Following rTRAIL treatment, the percentage of apoptosis cells increased, and the flow cytometry data indicated that the higher concentration of TRAIL led to higher apoptosis rates (Fig. 3A and B). To investigate the growth of SKM-1 cells treated with different concentrations of TRAIL, CCK-8 assays were performed to analyse cell proliferation. Cell proliferation was suppressed in the cells treated with TRAIL as compared to the normal control group (Fig. 3C). In addition, western blot analysis showed that the expression of related proteins was higher after treatment (Fig. 3D and E). However, as shown in Fig. 3F and G, in the SKM-1, U937 and K562 cells after treatment with the same concentration of TRAIL, the apoptosis rates were not significantly different except for that of SKM-1 (the expression of SPAG6, SKM-1<U937<K562), and similar results were also observed in the CCK-8 assays (Fig. 3H). These data illustrate that a high expression of SPAG6 may resist apoptosis induced by TRAIL.
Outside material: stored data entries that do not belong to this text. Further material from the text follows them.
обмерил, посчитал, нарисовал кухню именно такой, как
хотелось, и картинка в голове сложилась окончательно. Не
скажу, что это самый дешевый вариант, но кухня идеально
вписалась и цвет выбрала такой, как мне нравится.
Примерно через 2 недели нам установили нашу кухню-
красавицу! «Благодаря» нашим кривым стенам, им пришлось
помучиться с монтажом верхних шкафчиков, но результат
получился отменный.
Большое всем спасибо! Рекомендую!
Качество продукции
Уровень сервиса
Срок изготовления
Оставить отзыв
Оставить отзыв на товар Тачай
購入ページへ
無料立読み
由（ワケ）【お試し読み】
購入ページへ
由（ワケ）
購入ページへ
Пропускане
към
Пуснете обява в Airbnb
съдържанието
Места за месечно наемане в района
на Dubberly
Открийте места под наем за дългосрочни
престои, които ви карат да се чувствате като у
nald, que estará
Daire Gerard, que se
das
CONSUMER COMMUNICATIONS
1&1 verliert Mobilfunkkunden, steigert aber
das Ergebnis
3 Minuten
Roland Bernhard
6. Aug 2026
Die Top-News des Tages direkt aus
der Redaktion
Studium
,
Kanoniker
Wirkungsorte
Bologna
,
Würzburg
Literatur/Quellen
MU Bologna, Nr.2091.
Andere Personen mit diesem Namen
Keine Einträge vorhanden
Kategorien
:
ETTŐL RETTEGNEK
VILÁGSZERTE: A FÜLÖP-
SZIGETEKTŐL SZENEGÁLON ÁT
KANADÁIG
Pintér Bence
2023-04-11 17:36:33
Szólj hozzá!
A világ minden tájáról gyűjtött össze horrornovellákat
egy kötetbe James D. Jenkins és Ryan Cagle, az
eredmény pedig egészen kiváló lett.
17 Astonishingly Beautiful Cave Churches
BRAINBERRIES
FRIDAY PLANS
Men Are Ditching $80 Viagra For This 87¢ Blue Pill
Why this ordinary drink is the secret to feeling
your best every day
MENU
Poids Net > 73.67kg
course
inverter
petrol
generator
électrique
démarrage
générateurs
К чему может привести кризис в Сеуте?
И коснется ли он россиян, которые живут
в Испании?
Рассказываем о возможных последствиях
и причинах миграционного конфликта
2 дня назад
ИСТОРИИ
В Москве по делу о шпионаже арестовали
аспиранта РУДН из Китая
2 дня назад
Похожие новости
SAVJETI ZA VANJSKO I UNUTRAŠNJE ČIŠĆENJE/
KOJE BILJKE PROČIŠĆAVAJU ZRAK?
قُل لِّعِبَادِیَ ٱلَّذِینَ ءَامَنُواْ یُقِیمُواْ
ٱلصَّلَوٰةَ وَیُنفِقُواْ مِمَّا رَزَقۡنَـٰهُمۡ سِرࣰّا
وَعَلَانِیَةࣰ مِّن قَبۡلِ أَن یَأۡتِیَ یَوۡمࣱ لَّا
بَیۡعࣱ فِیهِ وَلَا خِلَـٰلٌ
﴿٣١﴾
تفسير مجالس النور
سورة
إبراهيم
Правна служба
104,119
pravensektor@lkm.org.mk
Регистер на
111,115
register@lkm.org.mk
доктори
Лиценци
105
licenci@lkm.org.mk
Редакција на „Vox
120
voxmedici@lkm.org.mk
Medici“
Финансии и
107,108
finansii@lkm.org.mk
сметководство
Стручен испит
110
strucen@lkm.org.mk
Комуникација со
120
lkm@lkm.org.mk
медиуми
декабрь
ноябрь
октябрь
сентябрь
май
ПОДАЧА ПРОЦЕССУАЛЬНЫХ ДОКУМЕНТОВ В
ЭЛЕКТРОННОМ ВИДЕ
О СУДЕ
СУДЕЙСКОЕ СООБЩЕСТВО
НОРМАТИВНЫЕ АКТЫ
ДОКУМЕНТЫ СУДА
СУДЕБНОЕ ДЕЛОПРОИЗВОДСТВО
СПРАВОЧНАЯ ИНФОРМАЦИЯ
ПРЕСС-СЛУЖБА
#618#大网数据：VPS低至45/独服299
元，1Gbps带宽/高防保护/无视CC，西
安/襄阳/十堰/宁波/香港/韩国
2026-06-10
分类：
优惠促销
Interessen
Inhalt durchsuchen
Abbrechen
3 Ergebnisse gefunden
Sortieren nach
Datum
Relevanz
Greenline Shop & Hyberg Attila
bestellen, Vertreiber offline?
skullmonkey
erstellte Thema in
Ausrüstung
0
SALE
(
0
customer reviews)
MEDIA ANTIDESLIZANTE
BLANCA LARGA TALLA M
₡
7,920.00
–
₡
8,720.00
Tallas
TRAIL induces apoptosis through DR4 (TNFRSF10A) and DR5 (TNFRSF10B). Therefore, the degree of apoptosis induced by TRAIL is closely related to the levels of DR4 and DR5. As illustrated in the figure, both the mRNA and protein levels of the two receptors were not changed (Fig. 4A-C). However, the expression of FADD was statistically different (Fig. 4B and C), indicating that the regulation of apoptosis may not be through DR4 and DR5 expression.

As shown in the Fig. 4, the expressions of DR4 and DR5 showed no difference. Therefore, immunoprecipitation was used to explore the relationship between the FADD and TRAIL death receptors. FADD was used as the bait protein to immunoprecipitate DR4 and DR5. Then, DR4 and DR5 were blotted. As shown in the figure, the interaction between FADD and both death receptors increased in SKM-1 infected with SPAG6 shRNA-lentivirus as compared to the control group (Fig. 4D).